Olya Kuryshchuk, Founder and Editor-in-Chief, 1 Granary

By de-emphasizing growth and emphasizing change – or more realistically a shift in the right direction – there is the potential to course-correct, right-size, and set the fashion industry on a new path. A path which some brands may already be further along on, while others – who have to consider hundreds of moving parts – have yet to decide the best course of action to take. By meeting each brand where they are in the sustainability cycle, we can begin to bring viable ideas to the table which can be met with positivity rather than resistance.

Reverse Engineering Desire

Implementing real change via the degrowth model may hinge on the idea of preparation for said change, in order to  allow brands to ready themselves for the opportunity of (if not wholesale, then) wider adoption of the business model.

Take the example of the electrification of the automotive industry which could be a case study for fashion to learn from. Bloomberg’s ‘Electric Vehicle (EV) Outlook 2023’ report highlights how road transport could evolve over the next 6 years suggesting that sales could surge from 10.5 million in 2022 to close to 27 million in 2026, with market share increasing from 14% (2022) to 30% (2026) across the US. China is predicted to surpass this figure with “EVs reaching 52% of sales”, with the Nordics coming out on top for wholesale adoption with 89% forecasted as their EV market share by 2030.

Prior to Elon Musk and Tesla entering the market, the desirability of owning an electric car, other than to be on the right side of the sustainability argument, was very low. Tesla helped to make the EV mainstream, not least for the fact that it was a viable alternative, more closely matching the specifications of gas-powered cars i.e. the original Tesla Roadsters electric motor produced 248 horsepower and went from 0-60mph in 3.7 to 3.9 seconds. But as with all transitional scenarios there will be teething problems, as is the case that in a number of markets the slow pace of building out the infrastructure of charging stations to meet the level of demand predicted, and to aid a smooth transition from gas to electric or hybrid, is likely to result in a faltering of widespread adoption in the short-term.

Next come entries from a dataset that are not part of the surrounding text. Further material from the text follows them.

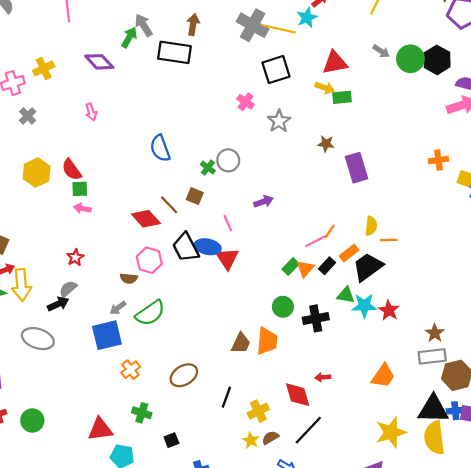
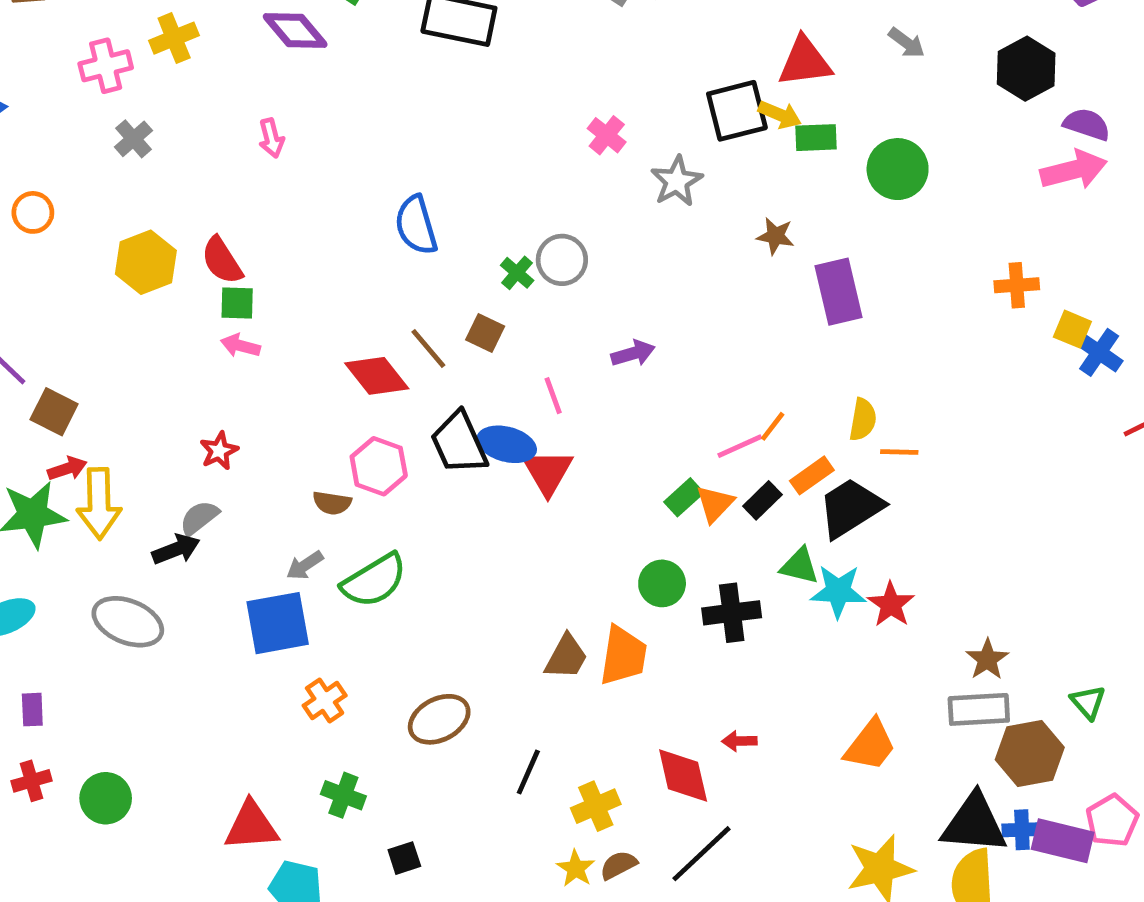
green circle: (410, 59) -> (898, 169), moved
black square: (276, 70) -> (737, 111), moved

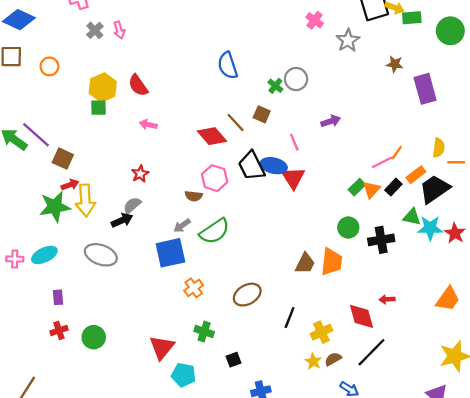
pink arrow: (271, 138) -> (119, 30), moved
green square: (237, 303) -> (98, 108), moved
red triangle: (251, 826) -> (162, 347), turned -44

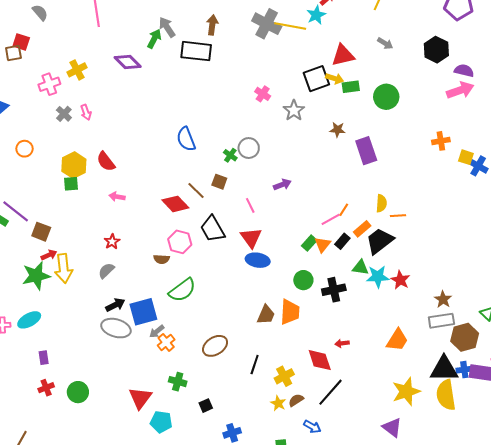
blue ellipse: (274, 166) -> (258, 260), moved
black arrow: (122, 220) -> (115, 305), moved
gray arrow: (182, 225) -> (157, 331), moved
gray ellipse: (101, 255) -> (116, 328), moved

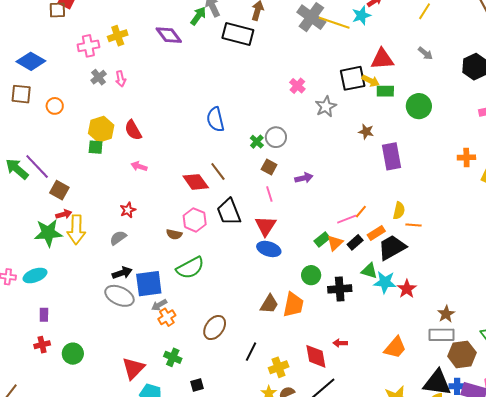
brown square: (219, 182) -> (269, 167), moved
brown ellipse: (215, 346) -> (215, 328), turned -30

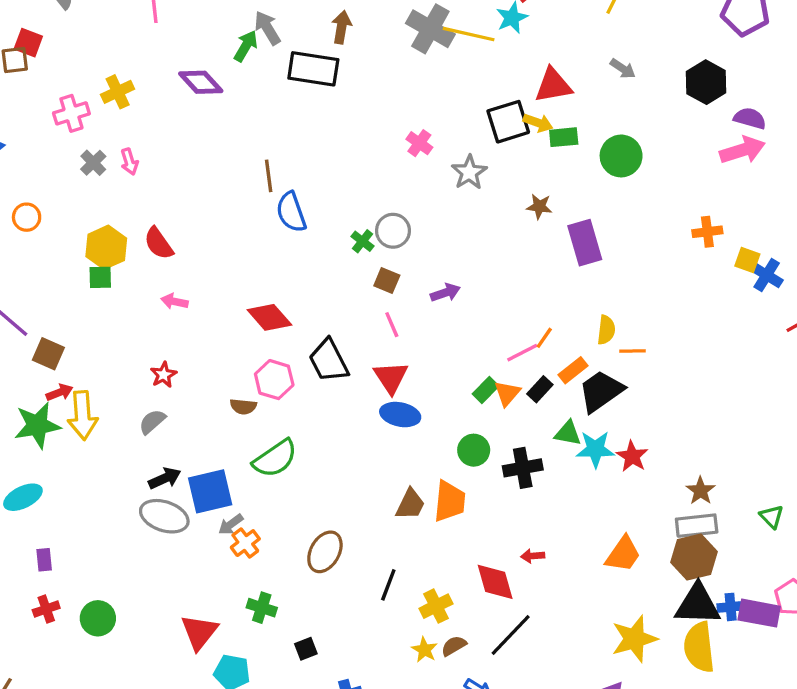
brown line: (218, 172) -> (269, 176), moved, turned 36
brown hexagon: (462, 354) -> (694, 557), moved

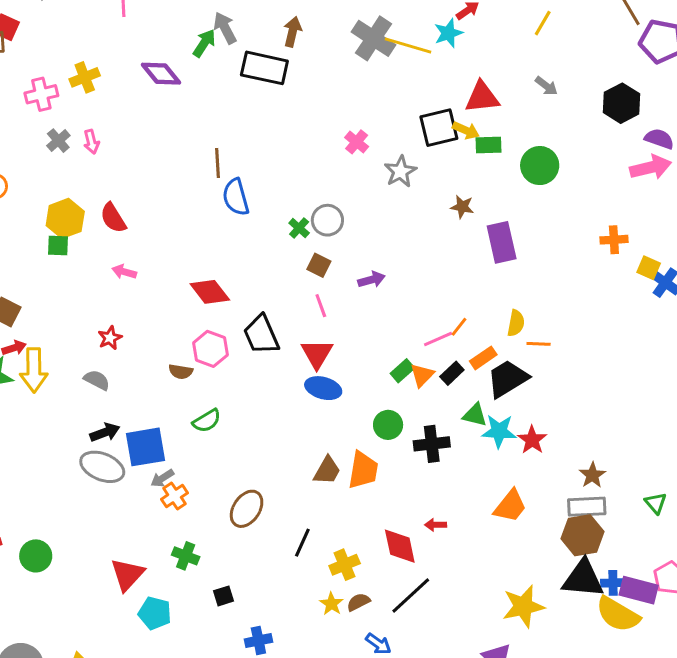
gray semicircle: (152, 422) -> (97, 380), turned 65
green semicircle: (275, 458) -> (207, 421), size x0.7
orange trapezoid: (623, 554) -> (510, 506), moved
yellow semicircle: (699, 647) -> (618, 614), moved, turned -57

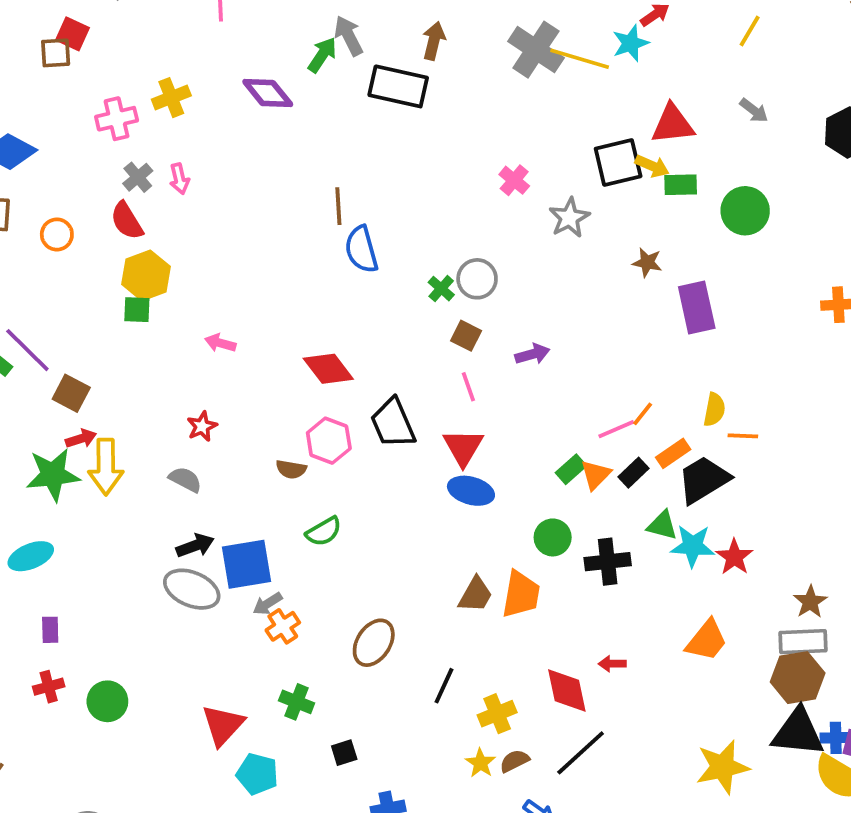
red semicircle: (113, 218) -> (127, 221), moved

Applying this scenario to fashion over the last two decades, rather than transitioning to better alternatives, there has instead been a race to the bottom for cheaper, sub-standard replacements for good quality clothing options. But at the luxury level, fashion houses from Chanel to Hermès are already buying into this new model of reduction – which has the added benefit of allowing both to maintain their exclusivity via scarcity. Capitalising on the popularity of the brand cachet derived from their best-selling products – Chanel’s Classic Flap Bag and Hermès Birkin bag – they have significantly increased their prices over the last decade as a way to stem the flow of products entering the market.

According to Lucy Bishop, a handbags and fashion specialist at Sotheby’s “From 2016, Chanel bag prices have increased at least once per year. Chanel bags have more than doubled in price from $4,900 to $10,800 for a Medium Chanel Classic Flap Bag since 2016. Chanel has been regularly raising prices on all of its classic styles including the Chanel Reissue, Wallet on Chain and Boy bag.”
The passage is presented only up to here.